[[ Exercise data open ]]

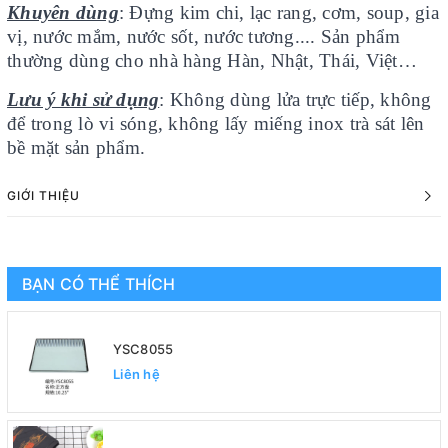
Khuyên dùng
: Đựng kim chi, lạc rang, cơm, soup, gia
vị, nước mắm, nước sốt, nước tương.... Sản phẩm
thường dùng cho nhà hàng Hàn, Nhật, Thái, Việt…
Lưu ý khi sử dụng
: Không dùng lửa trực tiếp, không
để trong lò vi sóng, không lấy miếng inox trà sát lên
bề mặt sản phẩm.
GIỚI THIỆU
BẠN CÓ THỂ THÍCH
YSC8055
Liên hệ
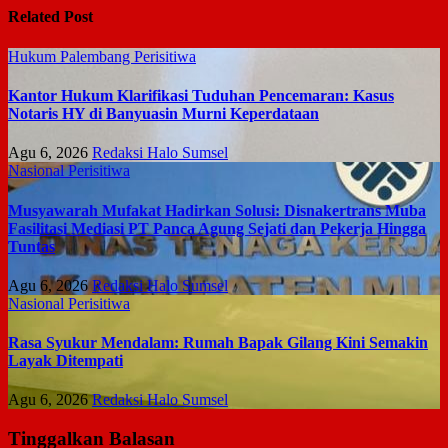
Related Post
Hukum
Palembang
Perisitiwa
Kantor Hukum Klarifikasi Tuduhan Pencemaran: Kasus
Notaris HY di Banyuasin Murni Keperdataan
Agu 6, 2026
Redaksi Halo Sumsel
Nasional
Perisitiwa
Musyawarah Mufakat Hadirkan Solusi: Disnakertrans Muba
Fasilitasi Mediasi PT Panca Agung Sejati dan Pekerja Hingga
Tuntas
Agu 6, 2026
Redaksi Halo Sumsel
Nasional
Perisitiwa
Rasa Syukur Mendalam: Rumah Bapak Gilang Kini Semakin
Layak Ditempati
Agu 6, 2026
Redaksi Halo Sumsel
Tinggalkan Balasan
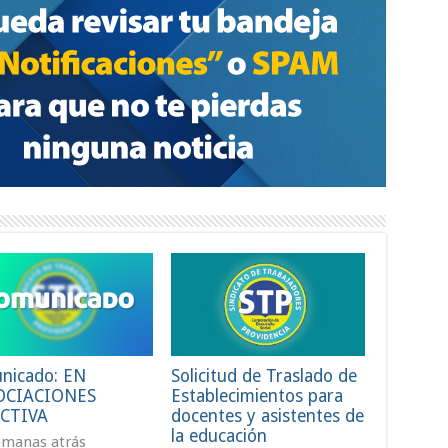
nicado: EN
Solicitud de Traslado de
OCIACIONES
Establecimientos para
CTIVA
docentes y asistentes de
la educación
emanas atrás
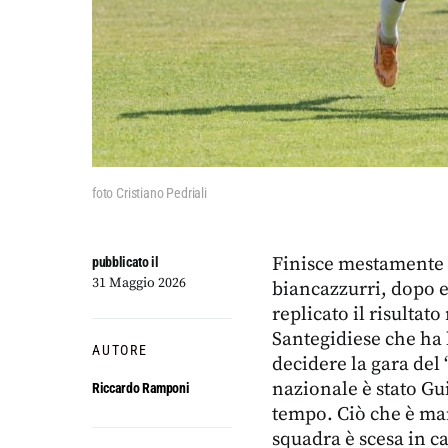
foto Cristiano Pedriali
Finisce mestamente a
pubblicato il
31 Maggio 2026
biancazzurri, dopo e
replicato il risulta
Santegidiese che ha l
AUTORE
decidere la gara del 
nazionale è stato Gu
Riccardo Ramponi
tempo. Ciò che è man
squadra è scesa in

[[ Exercise data closed ]]
[[ Exercise data open ]]

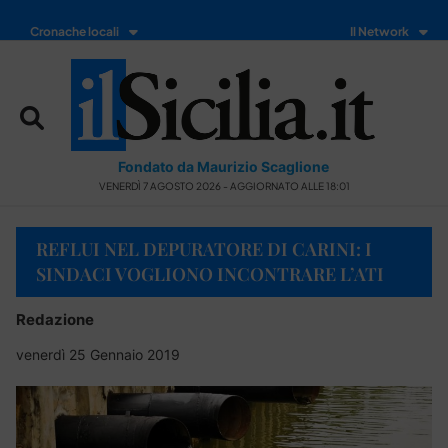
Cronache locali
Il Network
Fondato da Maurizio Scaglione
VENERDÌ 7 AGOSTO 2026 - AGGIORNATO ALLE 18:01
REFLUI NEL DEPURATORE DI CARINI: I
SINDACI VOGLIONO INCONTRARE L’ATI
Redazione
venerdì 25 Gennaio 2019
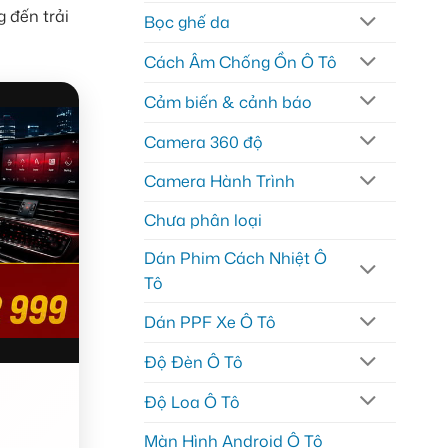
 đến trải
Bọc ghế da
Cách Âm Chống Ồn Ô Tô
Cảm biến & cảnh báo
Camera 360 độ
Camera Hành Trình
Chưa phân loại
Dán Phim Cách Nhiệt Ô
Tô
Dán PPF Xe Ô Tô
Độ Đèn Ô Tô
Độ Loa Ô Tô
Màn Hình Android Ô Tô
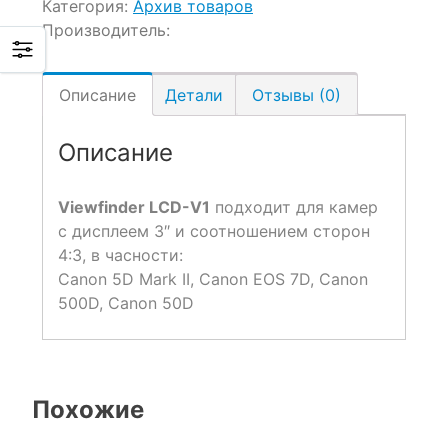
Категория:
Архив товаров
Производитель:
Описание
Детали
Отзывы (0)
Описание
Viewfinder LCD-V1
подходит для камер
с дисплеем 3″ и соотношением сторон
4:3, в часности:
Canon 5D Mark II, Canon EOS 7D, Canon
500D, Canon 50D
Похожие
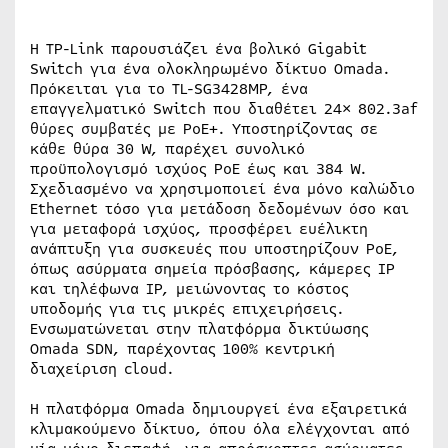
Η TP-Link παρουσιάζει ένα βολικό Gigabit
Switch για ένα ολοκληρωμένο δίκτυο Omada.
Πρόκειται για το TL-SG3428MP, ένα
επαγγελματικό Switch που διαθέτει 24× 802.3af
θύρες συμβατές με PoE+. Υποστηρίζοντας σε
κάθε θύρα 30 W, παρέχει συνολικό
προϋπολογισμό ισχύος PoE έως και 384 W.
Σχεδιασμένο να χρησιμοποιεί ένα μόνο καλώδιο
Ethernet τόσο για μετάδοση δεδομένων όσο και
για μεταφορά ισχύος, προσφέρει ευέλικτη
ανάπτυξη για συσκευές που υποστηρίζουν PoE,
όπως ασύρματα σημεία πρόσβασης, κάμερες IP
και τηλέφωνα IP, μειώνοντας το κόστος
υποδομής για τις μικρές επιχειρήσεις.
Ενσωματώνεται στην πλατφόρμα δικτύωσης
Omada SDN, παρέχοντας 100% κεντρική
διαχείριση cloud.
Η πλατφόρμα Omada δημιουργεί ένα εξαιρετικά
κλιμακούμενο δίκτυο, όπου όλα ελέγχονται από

[[ Exercise data closed ]]

**Required action:** After locating "BẠN CÓ THỂ THÍCH" and "Solicitud de Traslado de" in the records above, return exactly the line holding each one and every line between them; leave out the pictures.

**Answer for the task:**
BẠN CÓ THỂ THÍCH
YSC8055
Liên hệ
Related Post
Hukum
Palembang
Perisitiwa
Kantor Hukum Klarifikasi Tuduhan Pencemaran: Kasus
Notaris HY di Banyuasin Murni Keperdataan
Agu 6, 2026
Redaksi Halo Sumsel
Nasional
Perisitiwa
Musyawarah Mufakat Hadirkan Solusi: Disnakertrans Muba
Fasilitasi Mediasi PT Panca Agung Sejati dan Pekerja Hingga
Tuntas
Agu 6, 2026
Redaksi Halo Sumsel
Nasional
Perisitiwa
Rasa Syukur Mendalam: Rumah Bapak Gilang Kini Semakin
Layak Ditempati
Agu 6, 2026
Redaksi Halo Sumsel
Tinggalkan Balasan
nicado: EN
Solicitud de Traslado de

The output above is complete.